▽
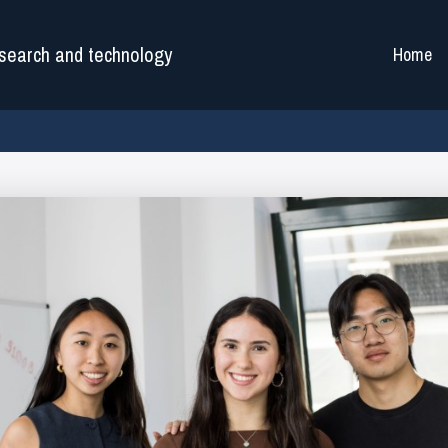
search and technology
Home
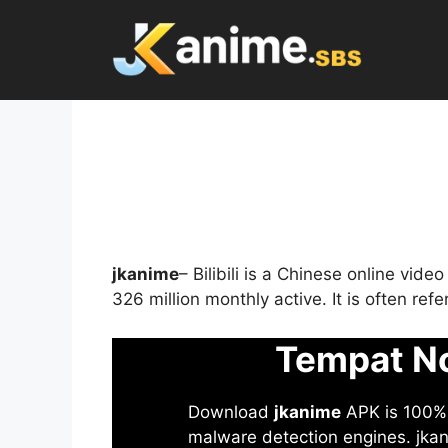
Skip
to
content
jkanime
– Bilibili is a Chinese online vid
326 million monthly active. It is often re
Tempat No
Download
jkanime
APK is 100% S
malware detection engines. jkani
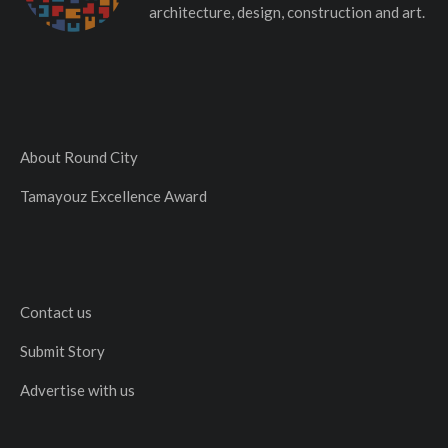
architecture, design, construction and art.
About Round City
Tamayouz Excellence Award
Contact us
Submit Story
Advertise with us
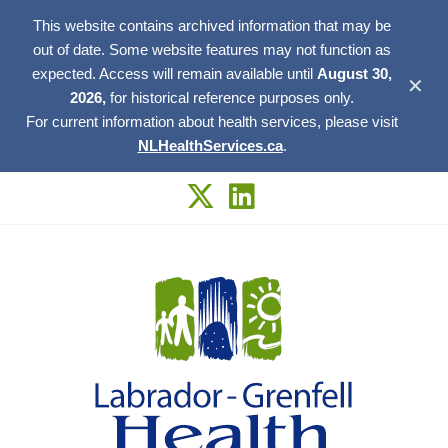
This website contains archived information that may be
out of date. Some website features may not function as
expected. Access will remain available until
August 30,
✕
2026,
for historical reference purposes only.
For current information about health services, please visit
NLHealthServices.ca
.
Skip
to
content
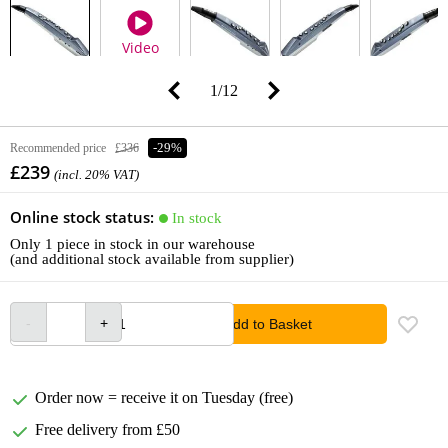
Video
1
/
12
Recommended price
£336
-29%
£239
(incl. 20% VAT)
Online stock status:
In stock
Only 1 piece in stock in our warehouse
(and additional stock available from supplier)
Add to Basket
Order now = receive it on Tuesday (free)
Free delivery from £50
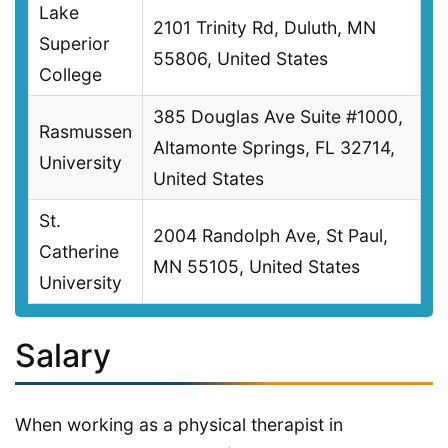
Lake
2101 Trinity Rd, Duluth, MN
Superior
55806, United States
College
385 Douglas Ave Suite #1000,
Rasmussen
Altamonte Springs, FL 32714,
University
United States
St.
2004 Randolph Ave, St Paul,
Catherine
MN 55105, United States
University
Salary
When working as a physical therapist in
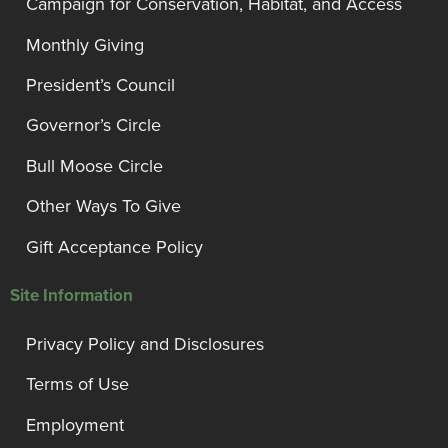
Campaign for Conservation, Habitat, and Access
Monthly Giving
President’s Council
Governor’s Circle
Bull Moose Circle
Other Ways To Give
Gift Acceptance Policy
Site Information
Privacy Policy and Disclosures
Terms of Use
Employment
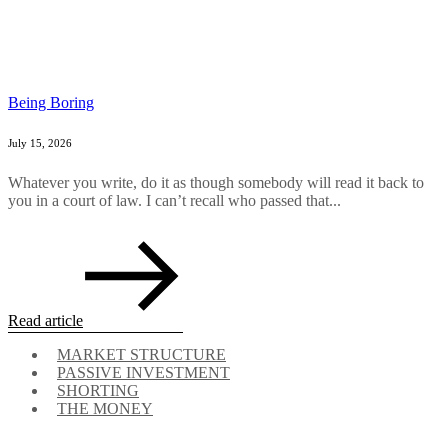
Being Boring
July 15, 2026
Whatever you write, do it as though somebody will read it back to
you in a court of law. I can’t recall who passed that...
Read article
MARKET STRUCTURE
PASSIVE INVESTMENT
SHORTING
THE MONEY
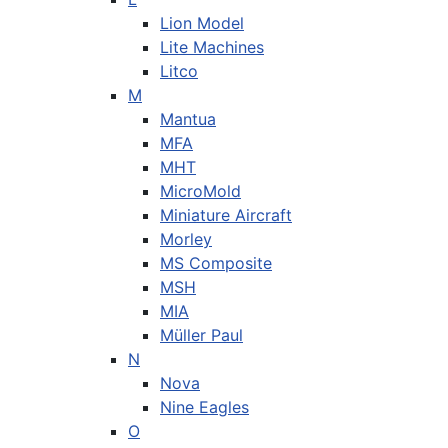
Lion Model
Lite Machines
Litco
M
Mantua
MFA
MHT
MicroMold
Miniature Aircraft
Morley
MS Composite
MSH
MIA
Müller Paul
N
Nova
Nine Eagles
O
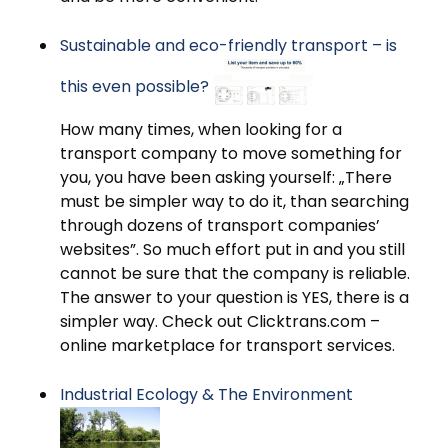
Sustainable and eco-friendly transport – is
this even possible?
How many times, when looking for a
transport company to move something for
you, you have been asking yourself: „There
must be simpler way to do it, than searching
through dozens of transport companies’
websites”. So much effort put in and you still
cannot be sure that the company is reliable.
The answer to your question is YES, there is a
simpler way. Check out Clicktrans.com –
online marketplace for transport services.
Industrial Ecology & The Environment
△
▽
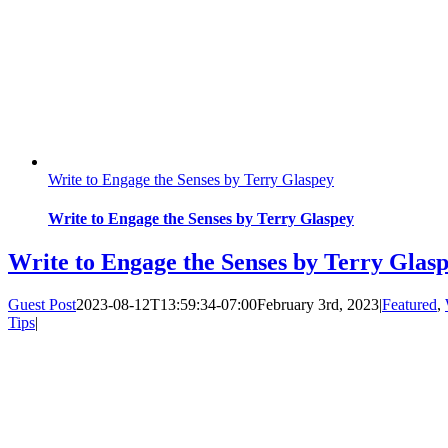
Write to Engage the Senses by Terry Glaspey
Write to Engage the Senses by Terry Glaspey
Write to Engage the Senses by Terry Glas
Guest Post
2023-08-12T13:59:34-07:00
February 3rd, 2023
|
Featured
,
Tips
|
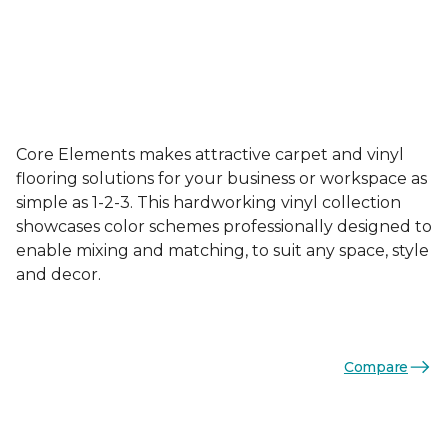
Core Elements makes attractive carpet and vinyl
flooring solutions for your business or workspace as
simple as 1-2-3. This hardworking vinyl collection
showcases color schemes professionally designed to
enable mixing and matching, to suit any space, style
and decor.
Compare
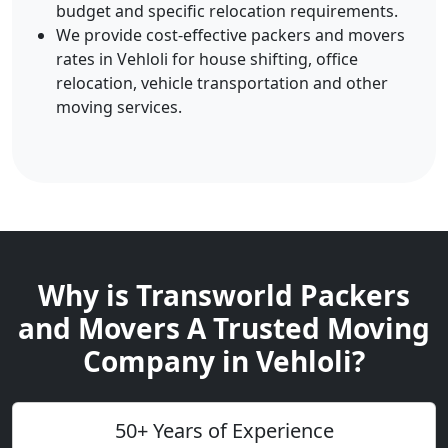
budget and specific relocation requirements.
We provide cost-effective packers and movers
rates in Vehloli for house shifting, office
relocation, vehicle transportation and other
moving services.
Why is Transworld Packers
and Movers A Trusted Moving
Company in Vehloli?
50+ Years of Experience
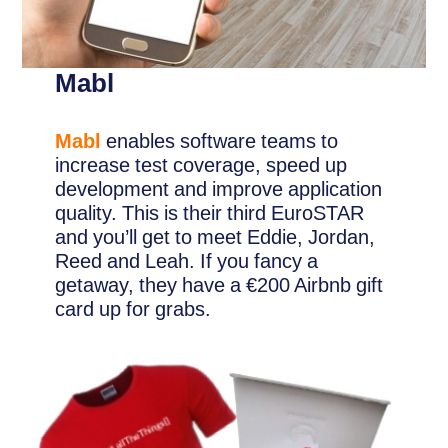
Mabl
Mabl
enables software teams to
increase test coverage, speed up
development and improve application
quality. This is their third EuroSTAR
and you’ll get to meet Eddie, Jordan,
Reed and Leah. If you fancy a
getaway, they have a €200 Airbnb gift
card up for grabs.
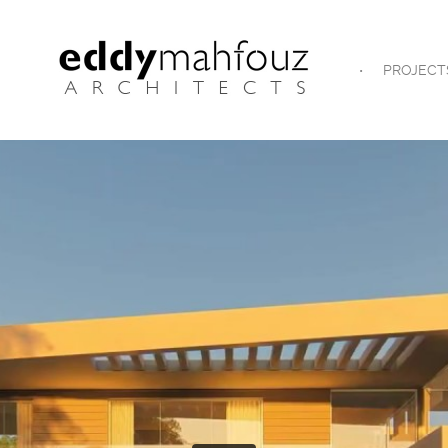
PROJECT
△
▽
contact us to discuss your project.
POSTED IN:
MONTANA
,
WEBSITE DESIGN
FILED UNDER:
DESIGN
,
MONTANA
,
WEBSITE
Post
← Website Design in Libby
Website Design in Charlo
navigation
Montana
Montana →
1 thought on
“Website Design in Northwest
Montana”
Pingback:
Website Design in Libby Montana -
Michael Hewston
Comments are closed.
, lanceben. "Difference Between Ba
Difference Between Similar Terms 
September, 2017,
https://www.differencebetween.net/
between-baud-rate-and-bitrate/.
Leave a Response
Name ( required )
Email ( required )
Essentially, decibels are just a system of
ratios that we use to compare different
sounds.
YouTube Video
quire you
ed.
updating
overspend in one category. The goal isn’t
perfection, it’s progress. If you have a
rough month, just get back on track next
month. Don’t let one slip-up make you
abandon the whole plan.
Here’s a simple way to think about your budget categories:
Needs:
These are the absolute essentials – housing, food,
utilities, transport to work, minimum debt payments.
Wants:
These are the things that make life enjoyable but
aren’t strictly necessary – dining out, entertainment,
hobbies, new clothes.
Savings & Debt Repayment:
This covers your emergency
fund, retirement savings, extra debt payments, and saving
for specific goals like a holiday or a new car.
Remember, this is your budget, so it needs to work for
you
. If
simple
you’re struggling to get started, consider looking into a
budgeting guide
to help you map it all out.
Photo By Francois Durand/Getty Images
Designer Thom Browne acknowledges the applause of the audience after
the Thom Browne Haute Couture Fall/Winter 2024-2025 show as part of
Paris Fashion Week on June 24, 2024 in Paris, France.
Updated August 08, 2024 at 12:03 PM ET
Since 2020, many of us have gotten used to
△
What is needed is every line from the data above that includes the string "payments", copied out.

- [ANSWER SPACE]:
utilities, transport to work, minimum debt payments.
fund, retirement savings, extra debt payments, and saving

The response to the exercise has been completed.